Direct Current (DC), is the result of the flow of electrons (negative charge) in a conductor (most of the time, wires of copper) that goes only in one direction. If we have a battery, the electric current will flow from the negative to the positive terminal (one direction). The load in this case is a light bulb.
The charge of an electron is very small. The unit of charge used is the Coulomb (much bigger than the charge of an electron).
1 Coulomb = charge of 6 280 000 000 000 000 000 electrons or in scientific notation: 6.28 x 1018 electrons.
To be consistent with our diagram and with the existing convention, the current flows from the positive terminal to the negative terminal. See Benjamin Franklin fluid theory of electricity.
The direct current (DC) can change its magnitude
but it can not change its direction with time.
This seems to be the opposite of what we said before. What happens is that when an electron is passing throughout the conductor, leaves a hole (positive charge) that is occupied at the same time by another electron that leaves another hole and so forth, generating a series of holes that goes in the opposite direction of the electrons’s flow.
The electric current is the amount of charge that flow through the lamp in one second, then:
Electric current = Amount of charge (coulombs)/time(seconds) or I = Q/T. If the charge that goes through the lamp is 1 coulomb in a second, the current is 1 Ampere.
For example: If there is a charge of 14 coulombs passing throughout the light bulb in a second, then the current is: I = Q/T = 14 Coulombs/1 second = 14 amperes.

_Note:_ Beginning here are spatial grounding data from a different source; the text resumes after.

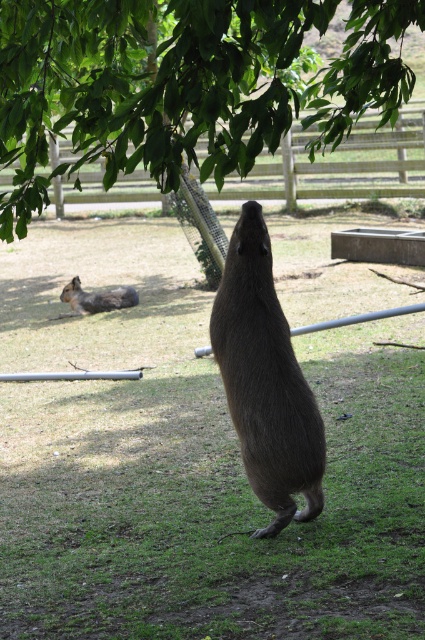 Which is below, brown furry capybara at center or brown furry rodent at lower left?

brown furry capybara at center

How far apart are brown furry capybara at center and brown furry rodent at lower left?

The distance of brown furry capybara at center from brown furry rodent at lower left is 5.85 meters.

Is point (272, 522) positioned in front of point (56, 317)?

Yes, point (272, 522) is in front of point (56, 317).

Where is `brown furry capybara at center`? The height and width of the screenshot is (640, 425). brown furry capybara at center is located at coordinates (266, 380).

Is brown furry capybara at center bigger than wooden fence at upper center?

Actually, brown furry capybara at center might be smaller than wooden fence at upper center.

Which is more to the left, brown furry capybara at center or wooden fence at upper center?

Positioned to the left is brown furry capybara at center.

Describe the element at coordinates (266, 380) in the screenshot. I see `brown furry capybara at center` at that location.

Locate an element on the screen. Image resolution: width=425 pixels, height=640 pixels. brown furry capybara at center is located at coordinates (266, 380).

Which is below, wooden fence at upper center or brown furry rodent at lower left?

brown furry rodent at lower left is below.

What do you see at coordinates (339, 164) in the screenshot? The image size is (425, 640). I see `wooden fence at upper center` at bounding box center [339, 164].

Does point (73, 192) lie behind point (76, 285)?

Yes, point (73, 192) is behind point (76, 285).

Find the location of a particular element. Image resolution: width=425 pixels, height=640 pixels. wooden fence at upper center is located at coordinates (339, 164). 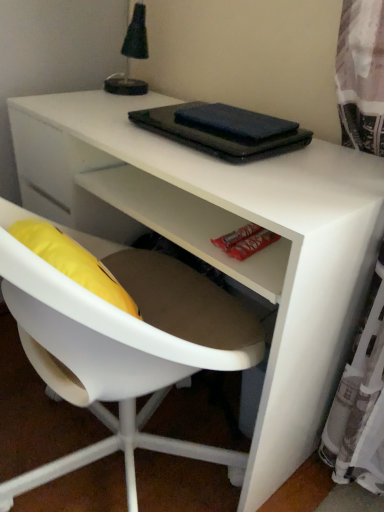 Question: Which direction should I rotate to look at black matte notebook at center, the 2th notebook positioned from the top, — up or down?

Choices:
 (A) down
 (B) up

Answer: (B)

Question: Is black matte notebook at center, the 2th notebook positioned from the top, thinner than dark blue matte notebook at upper center, which appears as the first notebook when viewed from the top?

Choices:
 (A) no
 (B) yes

Answer: (A)

Question: Could you tell me if black matte notebook at center, the 2th notebook positioned from the top, is facing dark blue matte notebook at upper center, the second notebook positioned from the bottom?

Choices:
 (A) yes
 (B) no

Answer: (B)

Question: From the image's perspective, is black matte notebook at center, which is the first notebook from bottom to top, on top of dark blue matte notebook at upper center, the second notebook positioned from the bottom?

Choices:
 (A) no
 (B) yes

Answer: (A)

Question: Does black matte notebook at center, the 2th notebook positioned from the top, have a greater width compared to dark blue matte notebook at upper center, which appears as the first notebook when viewed from the top?

Choices:
 (A) no
 (B) yes

Answer: (B)

Question: From a real-world perspective, does black matte notebook at center, which is the first notebook from bottom to top, stand above dark blue matte notebook at upper center, the second notebook positioned from the bottom?

Choices:
 (A) yes
 (B) no

Answer: (B)

Question: Is black matte notebook at center, which is the first notebook from bottom to top, at the left side of dark blue matte notebook at upper center, the second notebook positioned from the bottom?

Choices:
 (A) no
 (B) yes

Answer: (B)

Question: Does dark blue matte notebook at upper center, the second notebook positioned from the bottom, lie in front of black matte notebook at center, which is the first notebook from bottom to top?

Choices:
 (A) no
 (B) yes

Answer: (A)

Question: Does dark blue matte notebook at upper center, which appears as the first notebook when viewed from the top, have a greater height compared to black matte notebook at center, the 2th notebook positioned from the top?

Choices:
 (A) yes
 (B) no

Answer: (B)

Question: Is dark blue matte notebook at upper center, which appears as the first notebook when viewed from the top, to the right of black matte notebook at center, which is the first notebook from bottom to top, from the viewer's perspective?

Choices:
 (A) yes
 (B) no

Answer: (A)

Question: From the image's perspective, is dark blue matte notebook at upper center, the second notebook positioned from the bottom, above black matte notebook at center, which is the first notebook from bottom to top?

Choices:
 (A) no
 (B) yes

Answer: (B)

Question: Does dark blue matte notebook at upper center, the second notebook positioned from the bottom, come behind black matte notebook at center, the 2th notebook positioned from the top?

Choices:
 (A) yes
 (B) no

Answer: (A)

Question: Is dark blue matte notebook at upper center, which appears as the first notebook when viewed from the top, to the left of black matte notebook at center, the 2th notebook positioned from the top, from the viewer's perspective?

Choices:
 (A) yes
 (B) no

Answer: (B)

Question: Can you confirm if black matte notebook at center, the 2th notebook positioned from the top, is thinner than black fabric lampshade at upper left?

Choices:
 (A) yes
 (B) no

Answer: (B) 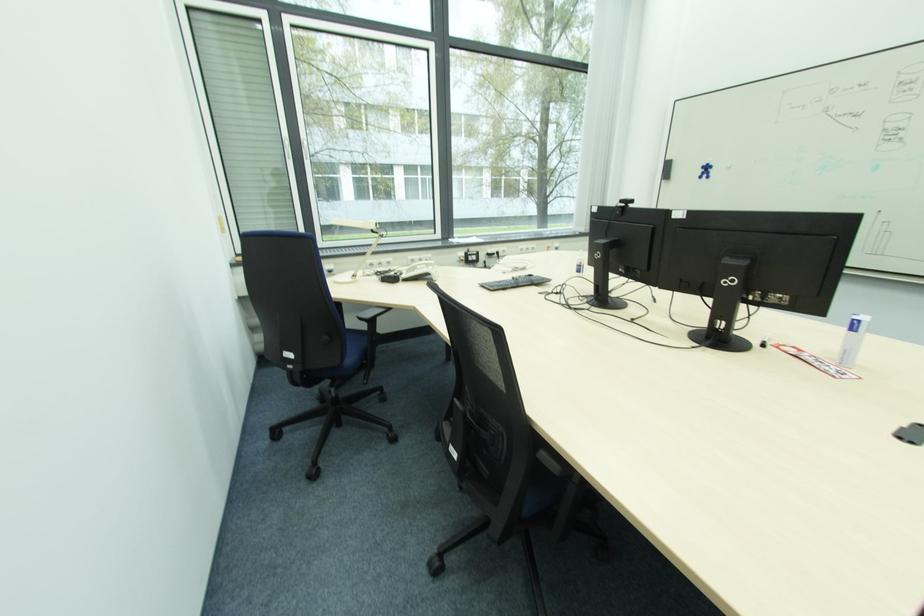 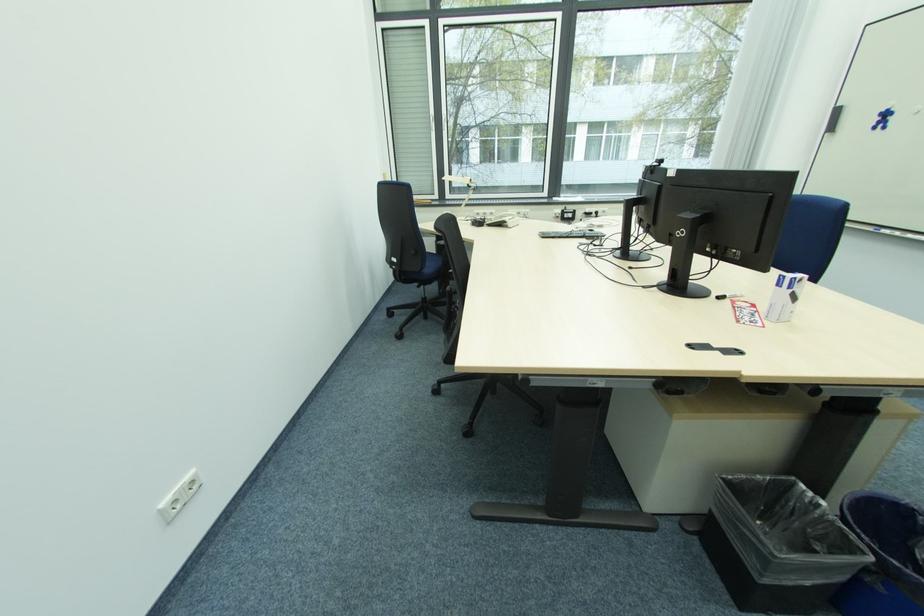 Locate, in the second image, the point that corresponds to pixel 380 281 in the first image.

(472, 225) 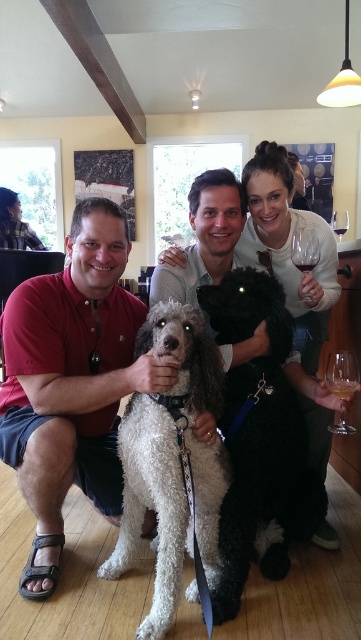 Based on the photo, you are standing in the room and want to find the shiny black dog at center. According to the scene description, where should you look relative to the man holding the white poodle?

The shiny black dog at center is located at point [288,248], so you should look towards the center of the room where the coordinates indicate the position relative to the man holding the white poodle.

You are a guest at this gathering and want to grab a drink from the table. The table has two glasses, the dark red glass at upper center and the transparent glass at upper right. Which glass is easier to reach without moving your position?

The dark red glass at upper center is easier to reach because it is closer to the viewer than the transparent glass at upper right.

You are at a party and want to grab a drink. There are two transparent glass wine at upper right and transparent glass wine glass at upper right. Which one is on the left side?

The transparent glass wine at upper right is positioned on the left side of the transparent glass wine glass at upper right. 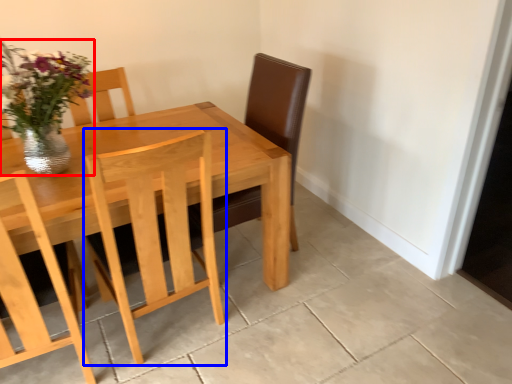 Question: Which object is further to the camera taking this photo, floral arrangement (highlighted by a red box) or chair (highlighted by a blue box)?

Choices:
 (A) floral arrangement
 (B) chair

Answer: (A) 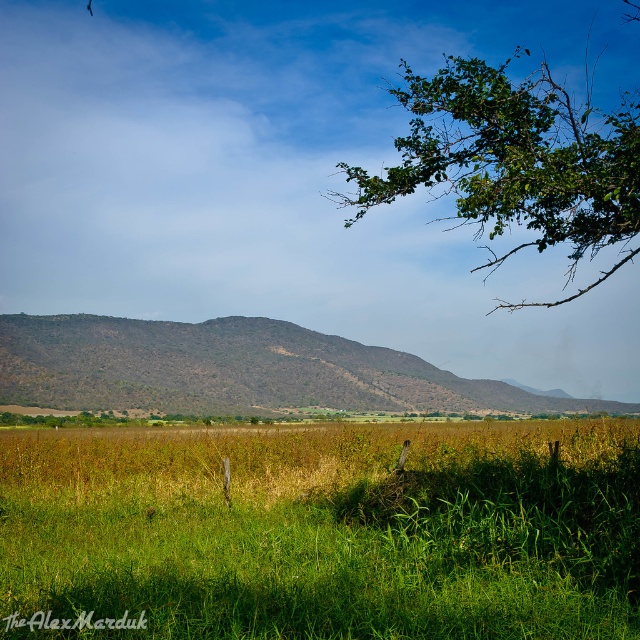 In the scene shown: Who is shorter, green grassy at center or green leafy branch at upper right?

green grassy at center

This screenshot has width=640, height=640. I want to click on green grassy at center, so click(x=321, y=531).

Between green grassy at center and brown/dry grassy at center, which one appears on the left side from the viewer's perspective?

green grassy at center is more to the left.

Between point (42, 500) and point (422, 381), which one is positioned behind?

Point (422, 381)

Is point (561, 600) closer to viewer compared to point (326, 337)?

Yes, it is.

Where is `green grassy at center`? This screenshot has height=640, width=640. green grassy at center is located at coordinates (321, 531).

Does brown/dry grassy at center appear under green leafy branch at upper right?

Yes.

Who is more forward, (x=467, y=380) or (x=490, y=252)?

Point (x=467, y=380) is more forward.

Identify the location of brown/dry grassy at center. (234, 369). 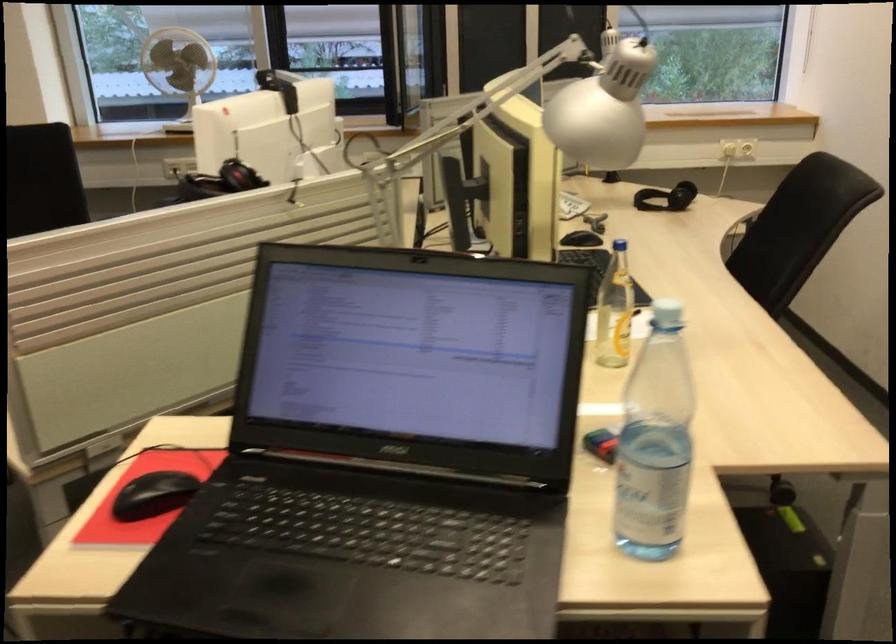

The electric current is measured in Amperes (A) but in electronic circuits, it is generally measured in miliAmperes (mA) or microAmperes (uA). See the following conversions.
- 1 milimpere (mA) = 0.001 Amperes (A).
- 1 microampere (uA) = 0.001 miliampere (mA).
- 1 microampere (uA) = 0.000001 Amperes (A).
- 1 ampere (A) = 1000 miliampere (mA).
- 1 ampere (A) = 1000 000 microAmpere (uA).
- 1 miliampere (mA) = 1000 microAmpere (uA).